- _ASSIGNED TASK_:
Transcribe the data that follows. Match it character for character.

- _EXTRACTED MATERIAL_:
━━━━━━━━━━━━━━━━
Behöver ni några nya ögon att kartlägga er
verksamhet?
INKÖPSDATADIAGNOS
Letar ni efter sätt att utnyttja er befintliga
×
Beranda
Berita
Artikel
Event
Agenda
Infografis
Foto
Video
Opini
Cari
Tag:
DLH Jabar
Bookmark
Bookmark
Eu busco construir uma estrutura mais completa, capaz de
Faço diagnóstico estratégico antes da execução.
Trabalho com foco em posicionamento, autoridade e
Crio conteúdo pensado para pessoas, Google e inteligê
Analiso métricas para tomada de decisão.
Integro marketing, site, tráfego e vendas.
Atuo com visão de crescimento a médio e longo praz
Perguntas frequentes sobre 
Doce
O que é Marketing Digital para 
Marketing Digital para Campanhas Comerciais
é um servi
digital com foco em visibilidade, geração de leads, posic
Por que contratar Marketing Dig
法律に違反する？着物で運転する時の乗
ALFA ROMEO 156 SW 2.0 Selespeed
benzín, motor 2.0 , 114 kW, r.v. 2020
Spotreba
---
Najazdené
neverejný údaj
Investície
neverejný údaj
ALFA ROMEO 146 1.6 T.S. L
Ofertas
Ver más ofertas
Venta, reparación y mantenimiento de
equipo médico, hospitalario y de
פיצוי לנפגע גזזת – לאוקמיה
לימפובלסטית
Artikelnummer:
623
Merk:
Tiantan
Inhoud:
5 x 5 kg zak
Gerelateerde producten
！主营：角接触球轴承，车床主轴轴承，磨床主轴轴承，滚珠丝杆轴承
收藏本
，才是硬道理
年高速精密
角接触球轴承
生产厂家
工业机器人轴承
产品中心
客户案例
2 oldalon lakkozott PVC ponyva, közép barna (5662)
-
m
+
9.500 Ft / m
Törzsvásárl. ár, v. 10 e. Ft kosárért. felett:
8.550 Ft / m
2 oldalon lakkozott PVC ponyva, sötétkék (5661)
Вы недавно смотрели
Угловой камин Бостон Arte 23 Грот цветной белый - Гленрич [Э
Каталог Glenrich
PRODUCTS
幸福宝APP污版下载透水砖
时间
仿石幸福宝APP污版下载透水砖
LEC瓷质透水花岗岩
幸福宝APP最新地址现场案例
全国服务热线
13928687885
━━━━━━━━━━━━━━━━
- _THE ANSWER_:
Behöver ni några nya ögon att kartlägga er
verksamhet?
INKÖPSDATADIAGNOS
Letar ni efter sätt att utnyttja er befintliga
×
Beranda
Berita
Artikel
Event
Agenda
Infografis
Foto
Video
Opini
Cari
Tag:
DLH Jabar
Bookmark
Bookmark
Eu busco construir uma estrutura mais completa, capaz de
Faço diagnóstico estratégico antes da execução.
Trabalho com foco em posicionamento, autoridade e
Crio conteúdo pensado para pessoas, Google e inteligê
Analiso métricas para tomada de decisão.
Integro marketing, site, tráfego e vendas.
Atuo com visão de crescimento a médio e longo praz
Perguntas frequentes sobre 
Doce
O que é Marketing Digital para 
Marketing Digital para Campanhas Comerciais
é um servi
digital com foco em visibilidade, geração de leads, posic
Por que contratar Marketing Dig
法律に違反する？着物で運転する時の乗
ALFA ROMEO 156 SW 2.0 Selespeed
benzín, motor 2.0 , 114 kW, r.v. 2020
Spotreba
---
Najazdené
neverejný údaj
Investície
neverejný údaj
ALFA ROMEO 146 1.6 T.S. L
Ofertas
Ver más ofertas
Venta, reparación y mantenimiento de
equipo médico, hospitalario y de
פיצוי לנפגע גזזת – לאוקמיה
לימפובלסטית
Artikelnummer:
623
Merk:
Tiantan
Inhoud:
5 x 5 kg zak
Gerelateerde producten
！主营：角接触球轴承，车床主轴轴承，磨床主轴轴承，滚珠丝杆轴承
收藏本
，才是硬道理
年高速精密
角接触球轴承
生产厂家
工业机器人轴承
产品中心
客户案例
2 oldalon lakkozott PVC ponyva, közép barna (5662)
-
m
+
9.500 Ft / m
Törzsvásárl. ár, v. 10 e. Ft kosárért. felett:
8.550 Ft / m
2 oldalon lakkozott PVC ponyva, sötétkék (5661)
Вы недавно смотрели
Угловой камин Бостон Arte 23 Грот цветной белый - Гленрич [Э
Каталог Glenrich
PRODUCTS
幸福宝APP污版下载透水砖
时间
仿石幸福宝APP污版下载透水砖
LEC瓷质透水花岗岩
幸福宝APP最新地址现场案例
全国服务热线
13928687885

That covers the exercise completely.